Paylaş
Vasilije Micic ise, adını tarihe altın harflerle kazıdı.
Normal sezonun, Final Four’un en değerli ismi olan Sırp oyuncu; Shane Larkin ile finalin de en değerli ismi seçilirken, organizasyonun tarihinde de ilk kez iki oyuncu, finalin MVP’sine layık görüldü.
Bursa basketbolu ise, Micic’i yakından tanıyor.
2016/17 sezonunda 22 yaşındayken yolu yakınımızdan geçen oyuncu; TOFAŞ Basketbol Takımı’nda forma giydiği bir sezon boyunca kariyerinin dönüm noktasını yaşadı.
Bugünkü oyunun geldiği noktada, başantrenör Orhun Ene’nin de payı büyük.
Şöyle bir o döneme bakacak olursak;
Bir önceki sezona başladığı sezonda Bayern Münih formasıyla dilediği süreleri alamayan, akabinde kiralandığı Kızılyıldız’da da performansını geliştirmekte zorlanan bir görüntüye sahipti.
*
TOFAŞ Basketbol Takımı ile başlayan dönüm noktasında ise; Ene’nin kendisine olan güveniyle ‘kilit’ rol üstlenen Micic, bu güveni de performansına yansıtarak, adeta parkeler üzerinde yeniden doğdu.
Micic de bir röportajında bu duruma atıfta bulunarak, işleri değiştiren noktanın TOFAŞ’a gelişi olduğunu ifade ederek, Orhun Ene’nin özgüvenini yeniden kazandırdığını vurguladı.
O günlerde, TOFAŞ Genel Menajeri Tolga Öngören de, medya gününde Micic’e dair yaptığımız bir sohbette, ileride Avrupa’nın en iyi oyuncularından biri olacağı söyledi.

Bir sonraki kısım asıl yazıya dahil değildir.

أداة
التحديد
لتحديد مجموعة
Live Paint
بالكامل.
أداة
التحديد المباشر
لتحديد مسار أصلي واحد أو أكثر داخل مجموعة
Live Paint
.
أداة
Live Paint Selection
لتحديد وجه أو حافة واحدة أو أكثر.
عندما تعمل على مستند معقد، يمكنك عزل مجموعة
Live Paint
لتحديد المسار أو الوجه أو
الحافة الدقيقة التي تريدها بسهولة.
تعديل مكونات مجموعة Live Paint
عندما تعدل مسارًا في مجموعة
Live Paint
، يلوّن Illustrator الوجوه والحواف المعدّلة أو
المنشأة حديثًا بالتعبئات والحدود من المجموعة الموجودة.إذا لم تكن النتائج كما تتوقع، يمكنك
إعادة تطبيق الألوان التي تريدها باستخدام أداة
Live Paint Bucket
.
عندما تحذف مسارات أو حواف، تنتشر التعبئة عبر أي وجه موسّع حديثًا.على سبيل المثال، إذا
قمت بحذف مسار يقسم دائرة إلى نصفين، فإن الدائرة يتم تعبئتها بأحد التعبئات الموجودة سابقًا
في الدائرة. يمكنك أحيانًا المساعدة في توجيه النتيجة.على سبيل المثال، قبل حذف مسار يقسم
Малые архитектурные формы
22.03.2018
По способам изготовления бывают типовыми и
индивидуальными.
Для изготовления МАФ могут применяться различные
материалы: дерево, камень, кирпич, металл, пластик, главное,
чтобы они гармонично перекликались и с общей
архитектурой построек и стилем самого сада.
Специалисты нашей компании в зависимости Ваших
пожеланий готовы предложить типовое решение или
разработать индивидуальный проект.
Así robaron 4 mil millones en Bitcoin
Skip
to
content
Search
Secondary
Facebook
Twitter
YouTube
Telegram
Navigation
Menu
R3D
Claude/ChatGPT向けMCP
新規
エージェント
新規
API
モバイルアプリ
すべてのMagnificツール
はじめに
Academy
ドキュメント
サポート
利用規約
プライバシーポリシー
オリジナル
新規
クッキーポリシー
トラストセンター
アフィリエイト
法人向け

Yeteneğin, disiplin ve oyun özgürlüğü ile birleştiği anda kendini bulan Micic, duyulan tüm güvenleri boşa çıkarmayarak, bir kez daha kendini kanıtladı.
*
‘TOFAŞ Basketbol’ kültürü, temelini uzun yıllar öncesinden alan, eğitici ve öğreticiliğin yanında geliştiren kimliğe sahip bir yapı.
Yalnızca Micic değil; yerli ve yabancı, bu kültüre dahilinin ardından performansını geliştirerek, basketbol arenasında kendini bulan daha pek çok oyuncu var.
Bu sebeple, her daim vurguladığımız ‘organizasyon istikrarı’, oyuncuları yükselttiği gibi kulübü de bir adım ötesine taşıyor.
Bakınız; ertesi sezon TOFAŞ Basketbol Takımı için unutulmaz dönemlerden biri yaşandı.
Ligde ve kupada final oynama başarısı gösteren ekip; ligi Fenerbahçe’ye, kupayı ise Anadolu Efes’e kaybetse de, zirveye oynayan karakterini parkeye yansıttı.
Tüm bu fotoğrafa biraz daha geriden baktığımızda ise şunu görüyoruz;
Oyuncular, güçlü bir organizasyon içerisinde yer aldığında potansiyellerini daha iyi ve özgür bir şekilde yansıtırken, parkedeki gelişim kulübün çıtasını da artırıyor.
Dolayısıyla;
Gücü ve potansiyeliyle övündüğümüz Bursa basketbolunun, bu tarz tarihi anlarda da anekdotlarla yer alması, herkes adına gurur verici.